Just 14 months earlier McCaw had been making the difficult choice to enter the NBA Draft amid no assurance that he would be picked in the first round. (He wouldn’t be.) Here were Durant, who had waited 10 seasons to win his first championship, and David West, who had needed 14. And here was McCaw, having played in every game of the NBA Finals, dancing under the champagne with them.
“I was excited for him, I was happy for him, but at the same time I was telling myself he has no clue,” said Warriors assistant coach Willie Green, who as an NBA shooting guard had won a single playoff series in his dozen seasons. “He has no clue what just happened.”
Throughout his short life in basketball, McCaw had been the teammate who observed and practiced the laws of the game religiously. His concern for the fundamentals – his humility – had contributed to the appearance that he was lacking in upside, that there was little NBA future in him and his game.
One NBA team had a different point of view. McCaw turned out to be exactly what the Warriors were seeking. They were looking for a teammate, and in so doing they may have found a future star.
Laying down foundation
“Being a young guy like me, you’d think it’s all about how many points you score or how many assists you get or your stats,” McCaw said. “Really it’s about playing the game the right way and helping your teammates get better. My dad taught me how to play the game the right way.”
His father, Jeff McCaw, was a basketball coach in St. Louis, where he and his wife raised their six children. He happened to be the assistant coach at Christian Brothers College High School for Patrick’s sophomore and junior seasons there. His faith in his father guided Patrick to abide by Jeff’s emphasis on teamwork, even though it wasn’t paying off instantly.

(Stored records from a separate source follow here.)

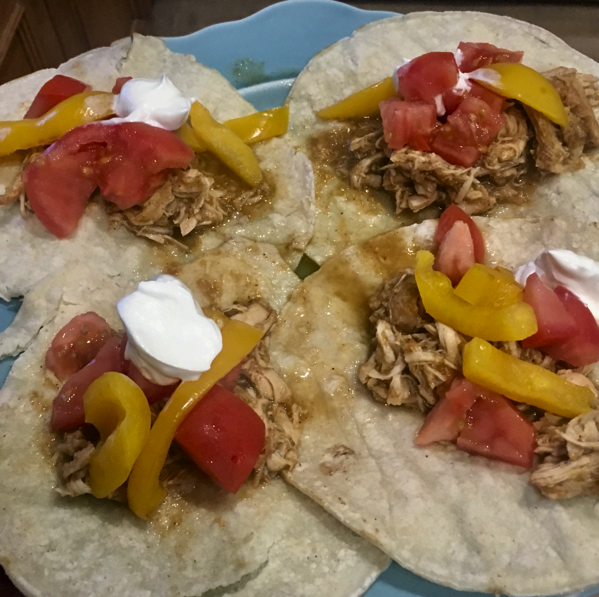 Locate an element on the screen. blue plate is located at coordinates (395, 578), (4, 307), (6, 365), (271, 85). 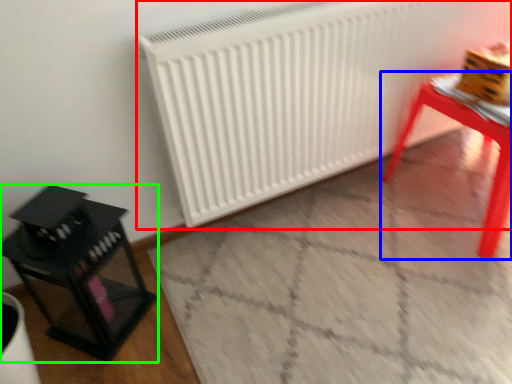 Question: Which object is positioned closest to radiator (highlighted by a red box)? Select from table (highlighted by a blue box) and furniture (highlighted by a green box).

Choices:
 (A) table
 (B) furniture

Answer: (A) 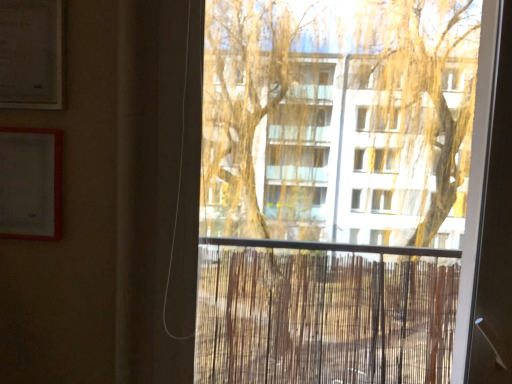 You are a GUI agent. You are given a task and a screenshot of the screen. Output one action in this format:
    pyautogui.click(x=<x>, y=<y>)
    Task: Click on the matte white paper at upper left
    
    Given the screenshot: What is the action you would take?
    pyautogui.click(x=31, y=54)

The image size is (512, 384). Describe the element at coordinates (31, 54) in the screenshot. I see `matte white paper at upper left` at that location.

You are a GUI agent. You are given a task and a screenshot of the screen. Output one action in this format:
    pyautogui.click(x=<x>, y=<y>)
    Task: Click on the matte white paper at upper left
    The image size is (512, 384).
    Given the screenshot: What is the action you would take?
    coord(31,54)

Teammates and rivals were always rated more highly than McCaw. He was the prototypical late bloomer who learned the game as a point guard before a high school growth spurt shot him up to his eventual NBA height of 6-7. McCaw was ranked No. 231 nationally in his high school class, and No. 6 on his own AAU team.
But he refused to stray from the long-term investment that he and his father were making in his game. After Jeff lost his job as part of a larger coaching change, Patrick transferred for his senior year to Montrose Christian in Rockville, Md., the high school of his future teammate Durant. He lived with a host family even as he missed his own family. His father reminded him that he was rounding out his basketball education. Jeff McCaw saw the potential in his son, even if the rest of the basketball world was slow in catching on.
“I felt like I belonged with all of the best players in my class,” Patrick McCaw said. “That’s the confidence kids need to have, regardless of the situation and the accolades and things like that. If you’re chasing your dream, you’ve just got to continue to work to make it happen.”
Often overlooked
The first round of the 2016 NBA Draft had passed him by, and McCaw would insist that he was not at all upset. Patience and faith had been conditioned into him. Having gone to college as the fifth-best player of a UNLV recruiting class that was rated No. 4 nationally, McCaw had been viewed one-dimensionally as a lockdown defender. Then a knee injury to Rashad Vaughn – the lead recruit who would become a 2015 first-round pick by the Milwaukee Bucks – had enabled McCaw to fill in with three games of 20 points or more. More headlining recruits had been brought in for McCaw’s sophomore year, and coach Dave Rice had been fired amid a slow start to their disappointing season, but McCaw had emerged as the Rebels’ best player while leading them in points, 3-pointers, assists and steals.
“I was anxious and having an anxiety attack, just waiting for my name to be called,” he said of the night he spent in St. Louis with his family and friends for the 2016 NBA Draft. “I was just anxious that my name would be called.”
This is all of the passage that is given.